Bob: What kind of delivery model have you been using this term?
Chris: For our 16–18 English learners we have created our own pre-recorded lessons that learners can access through our Canvas learning platform. They are normally a mixture of a screencast with quizzes and other activity formats and these asynchronous sessions are followed by what we call ‘Masterclasses’. These are live lessons when the teacher will go back over the course material with learners, checking their understanding and getting feedback via the chat pane or microphones. We also signpost learners to materials on the Century platform that cover the particular topics they need to revise.

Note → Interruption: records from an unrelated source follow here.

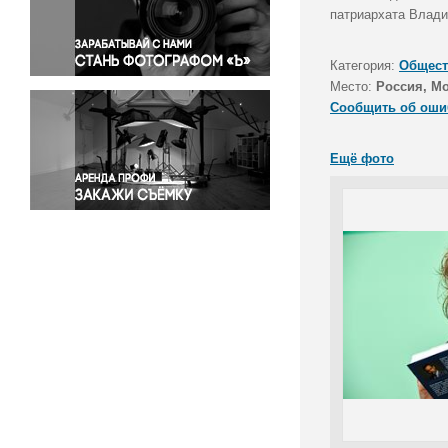
Правосудие
патриархата Влади
Происшествия и конфликты
Религия
Категория:
Общест
Место:
Россия, М
Светская жизнь
Сообщить об оши
Спорт
Экология
Ещё фото
Экономика и бизнес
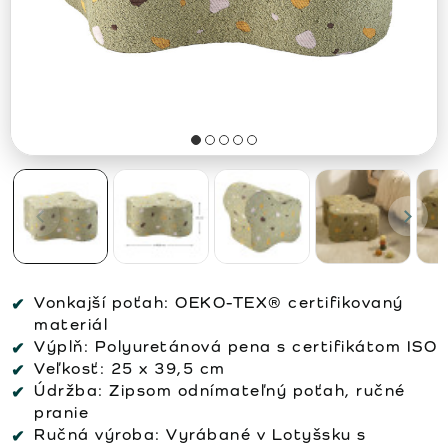
Vonkajší poťah:
OEKO-TEX® certifikovaný
materiál
Výplň:
Polyuretánová pena s certifikátom ISO
Veľkosť:
25 x 39,5 cm
Údržba:
Zipsom odnímateľný poťah, ručné
pranie
Ručná výroba:
Vyrábané v Lotyšsku s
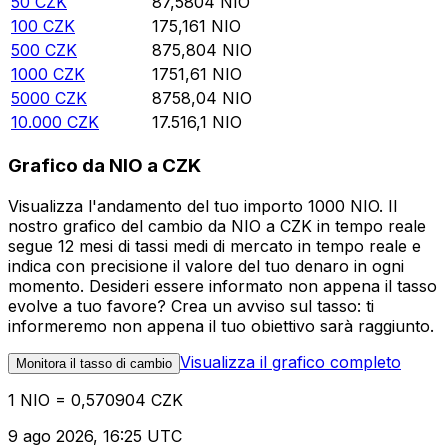
50
CZK
87,5804
NIO
100
CZK
175,161
NIO
500
CZK
875,804
NIO
1000
CZK
1751,61
NIO
5000
CZK
8758,04
NIO
10.000
CZK
17.516,1
NIO
Grafico da NIO a CZK
Visualizza l'andamento del tuo importo 1000 NIO. Il
nostro grafico del cambio da NIO a CZK in tempo reale
segue 12 mesi di tassi medi di mercato in tempo reale e
indica con precisione il valore del tuo denaro in ogni
momento. Desideri essere informato non appena il tasso
evolve a tuo favore? Crea un avviso sul tasso: ti
informeremo non appena il tuo obiettivo sarà raggiunto.
Visualizza il grafico completo
Monitora il tasso di cambio
1 NIO = 0,570904 CZK
9 ago 2026, 16:25 UTC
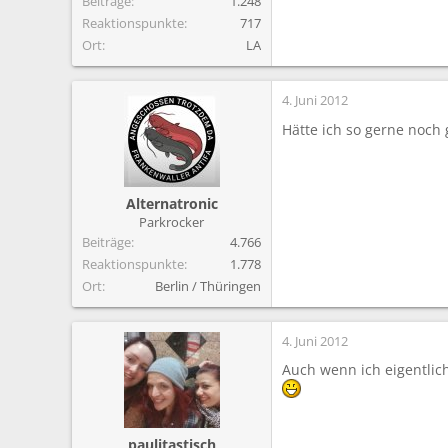
Beiträge
1.248
Reaktionspunkte
717
Ort
LA
4. Juni 2012
Hätte ich so gerne noch
Alternatronic
Parkrocker
Beiträge
4.766
Reaktionspunkte
1.778
Ort
Berlin / Thüringen
4. Juni 2012
Auch wenn ich eigentlich
paulitastisch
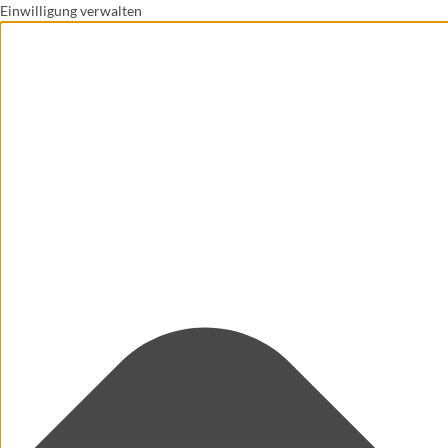
Einwilligung verwalten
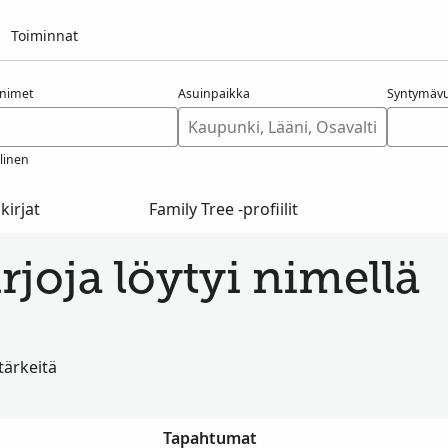
Toiminnat
nimet
Asuinpaikka
Syntymävu
linen
kirjat
Family Tree -profiilit
irjoja löytyi nimellä
 tärkeitä
Tapahtumat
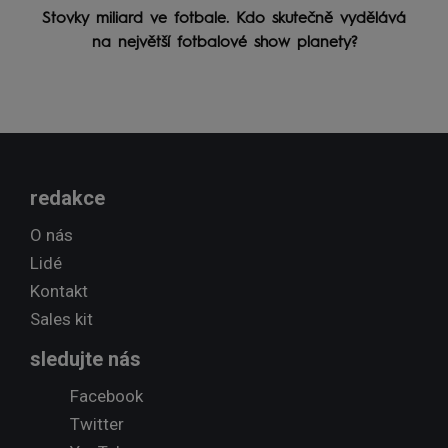
Stovky miliard ve fotbale. Kdo skutečně vydělává
na největší fotbalové show planety?
redakce
O nás
Lidé
Kontakt
Sales kit
sledujte nás
Facebook
Twitter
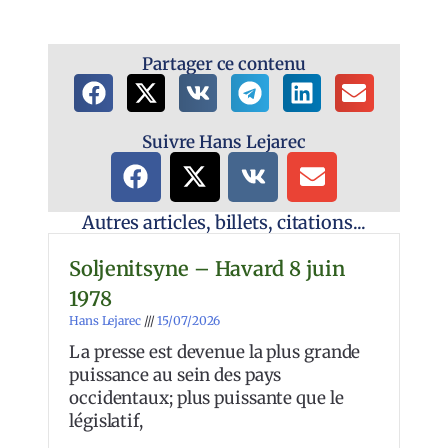
Link
Partager ce contenu
Suivre Hans Lejarec
Autres articles, billets, citations...
Soljenitsyne – Havard 8 juin
1978
Hans Lejarec
15/07/2026
La presse est devenue la plus grande
puissance au sein des pays
occidentaux; plus puissante que le
législatif,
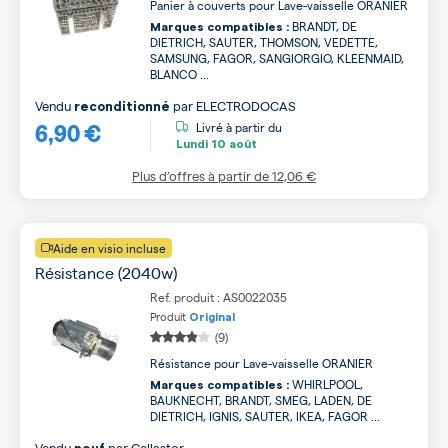
Panier à couverts pour Lave-vaisselle ORANIER
BRANDT, DE
Marques compatibles :
DIETRICH, SAUTER, THOMSON, VEDETTE,
SAMSUNG, FAGOR, SANGIORGIO, KLEENMAID,
BLANCO ...
Vendu
par
ELECTRODOCAS
reconditionné
6,90 €
Livré à partir du
Lundi
10 août
Plus d’offres à partir de
12,06 €
Aide en visio incluse
Résistance (2040w)
Ref. produit : AS0022035
Produit
Original
(9)
Résistance pour Lave-vaisselle ORANIER
WHIRLPOOL,
Marques compatibles :
BAUKNECHT, BRANDT, SMEG, LADEN, DE
DIETRICH, IGNIS, SAUTER, IKEA, FAGOR ...
Vendu
par
Cellastor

Bob: How’s it all working out?
Chris: It’s been a real challenge to learn to create online materials and lessons but for me it’s been an enjoyable professional development opportunity, learning how to use Office 365 more fully, record screencasts and create quizzes using MS Forms. What’s been encouraging has been the slow but steady increase in learner attendance. We had low engagement at the beginning, about 12% but now that’s risen to about 65%.
Bob: What’s helped to improve attendance?
Chris: I think you just need to accept that whilst teaching online is very different, you still need to take time to build relationships with learners, even if it’s just picking up on a comment in the chat pane, for example, about a student’s interest in BMX bikes. That kind of conversation happens naturally in face to face teaching but online in our Masterclasses I have learned to look out for and make the most of whatever opportunities occur.
Bob: What else seems to make a difference?
Chris: Students like the immediate interaction in the Masterclassess and we try to personalise feedback as much as we can. I always have an administrator who helps me to keep an eye on chat messages which really helps. We try to use visualisers when we can to model skills and we try to make them interactive by using Q & A in different ways. I also wonder if some learners who would have been anxious in a classroom setting are actually happier working with us online. We won’t know that until the end of the course when we can take a wider view of the feedback we have received from learners.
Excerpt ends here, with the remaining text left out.